Of the lines in the material below, print only those from the one containing "Company: (109, 943)" to the one containing "Gradle [tab] (202, 2043)", ends included, exactly as written and without pictures.

━━━ DATA

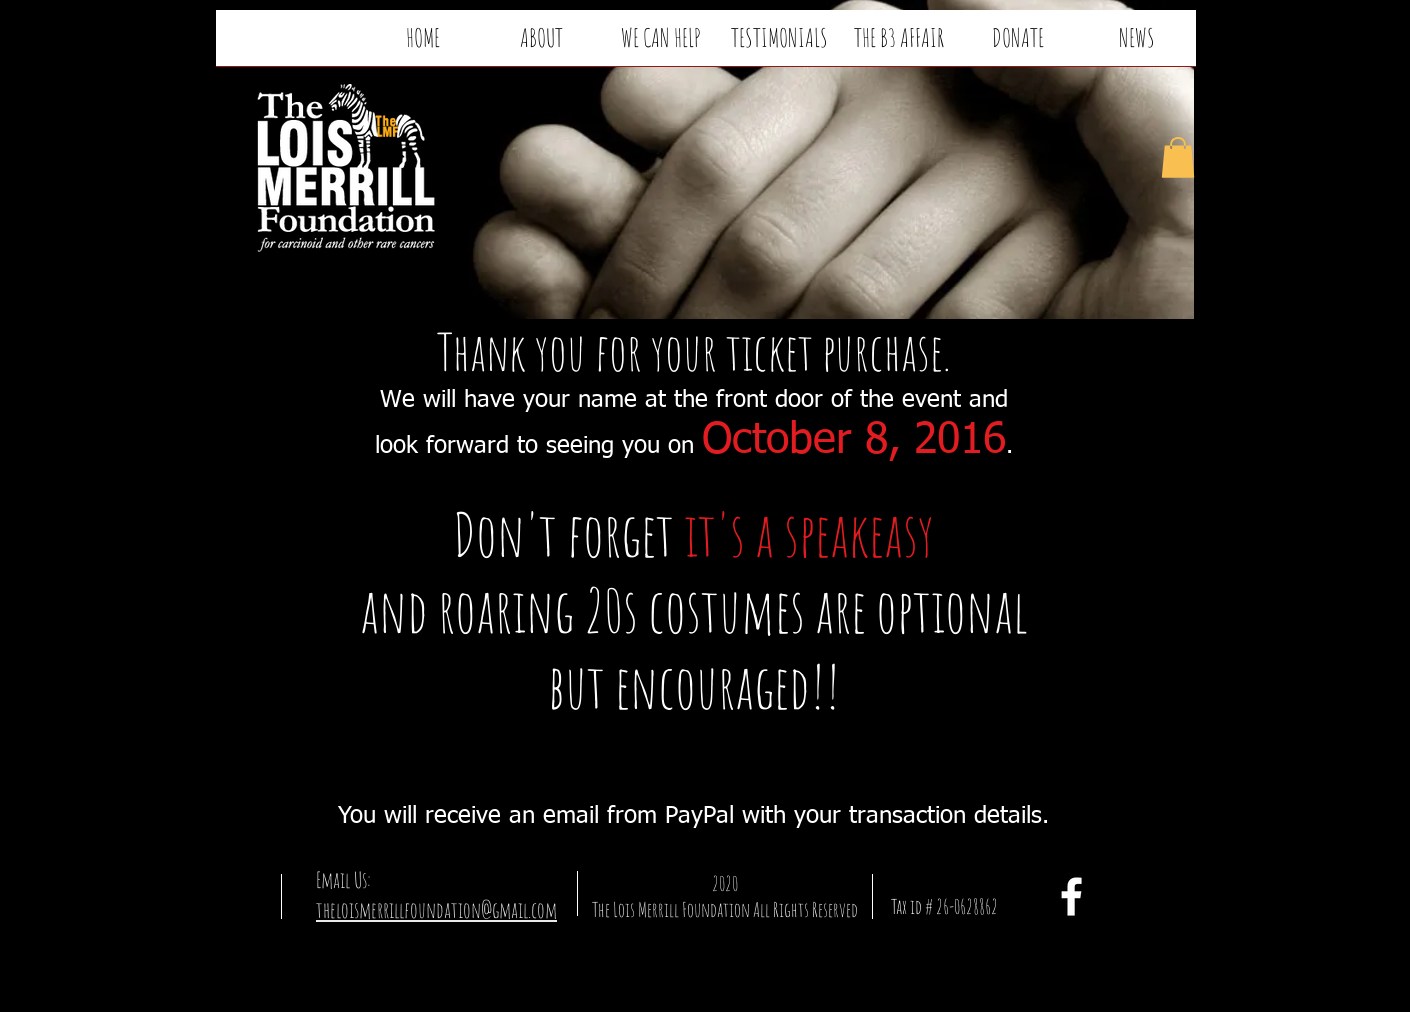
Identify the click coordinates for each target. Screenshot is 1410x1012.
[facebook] (1071, 896)
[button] (1178, 157)
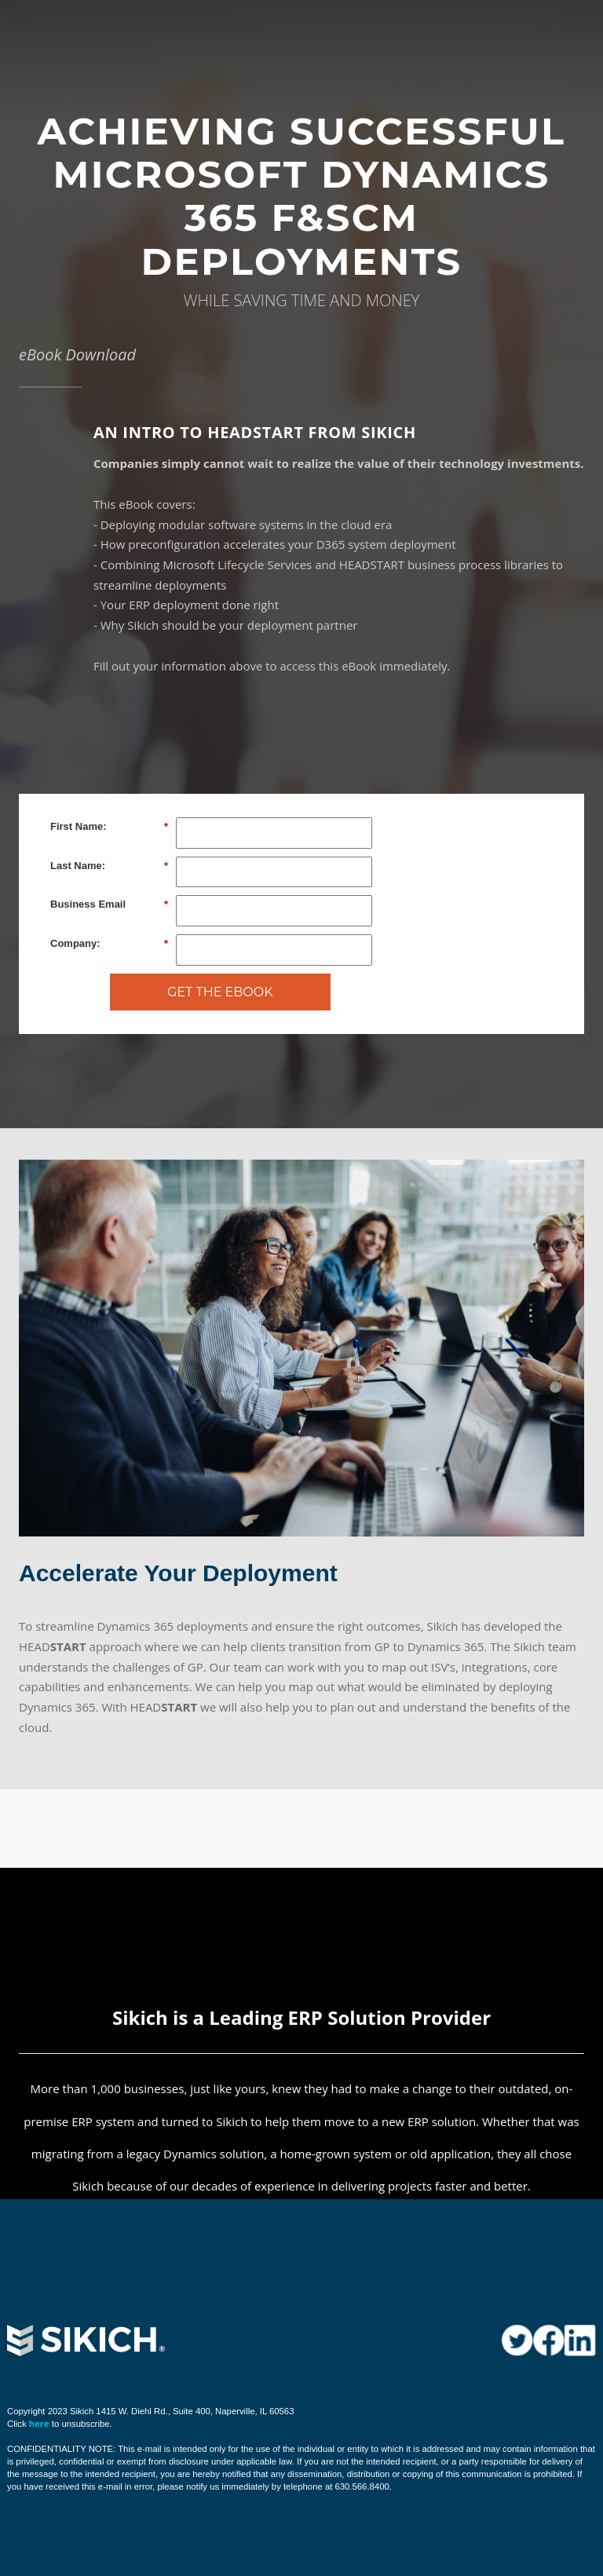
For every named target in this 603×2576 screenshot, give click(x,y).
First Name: (109, 826)
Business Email (109, 904)
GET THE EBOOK (220, 992)
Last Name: (109, 866)
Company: (109, 943)
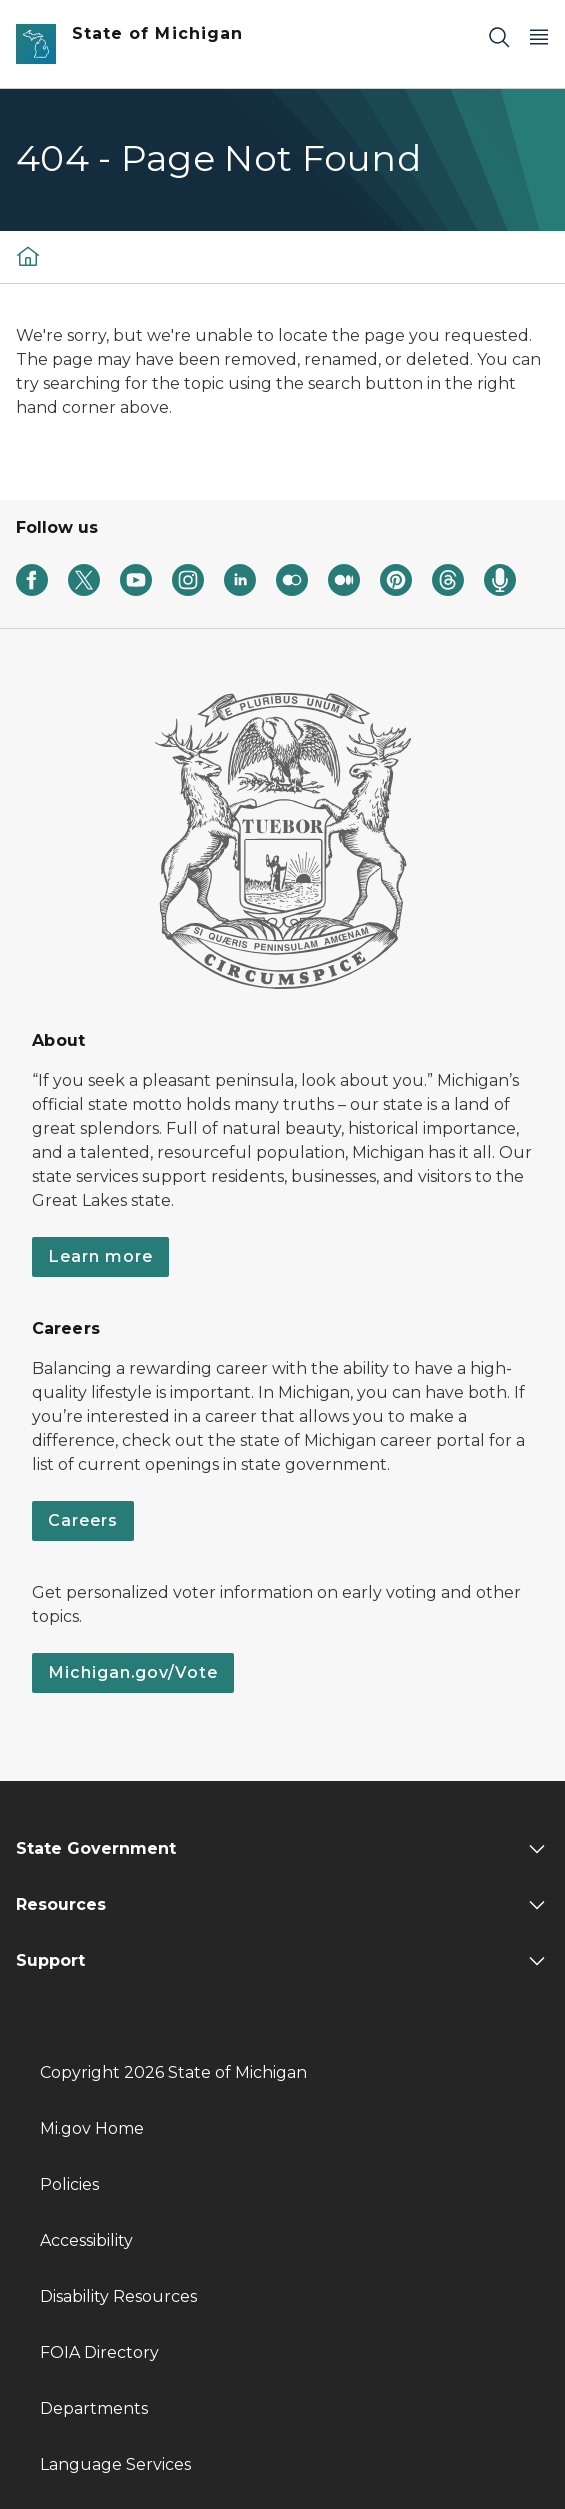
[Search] (499, 36)
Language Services (115, 2464)
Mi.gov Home (92, 2128)
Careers (83, 1520)
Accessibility (86, 2240)
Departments (94, 2408)
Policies (69, 2184)
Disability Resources (118, 2296)
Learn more (100, 1256)
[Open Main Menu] (539, 36)
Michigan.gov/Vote (133, 1672)
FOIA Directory (99, 2352)
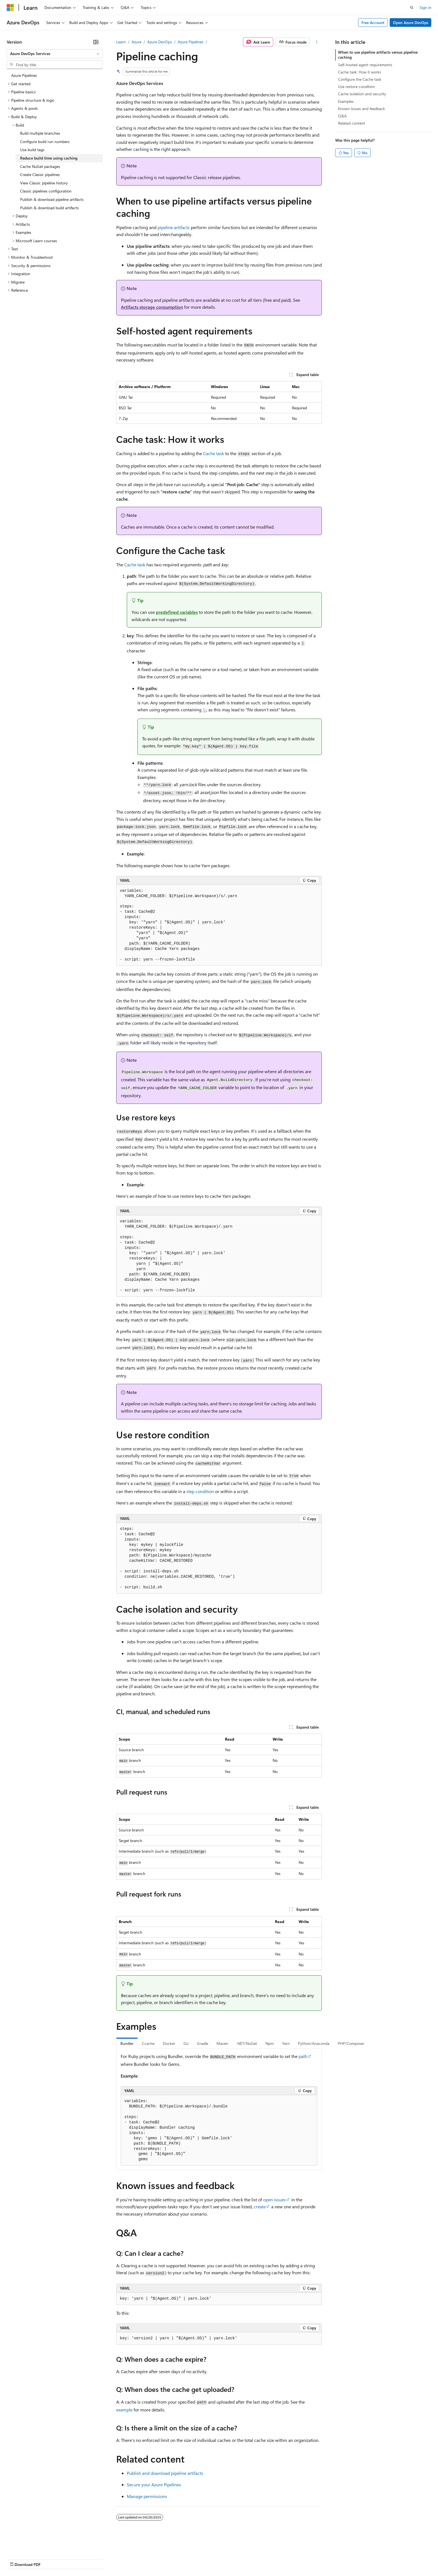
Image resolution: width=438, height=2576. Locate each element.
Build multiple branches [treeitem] (40, 133)
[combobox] (55, 53)
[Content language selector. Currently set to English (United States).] (32, 2545)
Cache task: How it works (359, 72)
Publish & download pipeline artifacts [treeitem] (52, 199)
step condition (200, 1491)
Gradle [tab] (202, 2043)
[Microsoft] (10, 7)
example (124, 2410)
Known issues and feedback (361, 108)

━━━━━━

__REPLY__
Company: (109, 943)
[Search] (499, 36)
Language Services (115, 2464)
Mi.gov Home (92, 2128)
Careers (83, 1520)
Accessibility (86, 2240)
Departments (94, 2408)
Policies (69, 2184)
Disability Resources (118, 2296)
Learn more (100, 1256)
[Open Main Menu] (539, 36)
Michigan.gov/Vote (133, 1672)
FOIA Directory (99, 2352)
Image resolution: width=438, height=2576. Locate each element.
Build multiple branches [treeitem] (40, 133)
[combobox] (55, 53)
[Content language selector. Currently set to English (United States).] (32, 2545)
Cache task: How it works (359, 72)
Publish & download pipeline artifacts [treeitem] (52, 199)
step condition (200, 1491)
Gradle [tab] (202, 2043)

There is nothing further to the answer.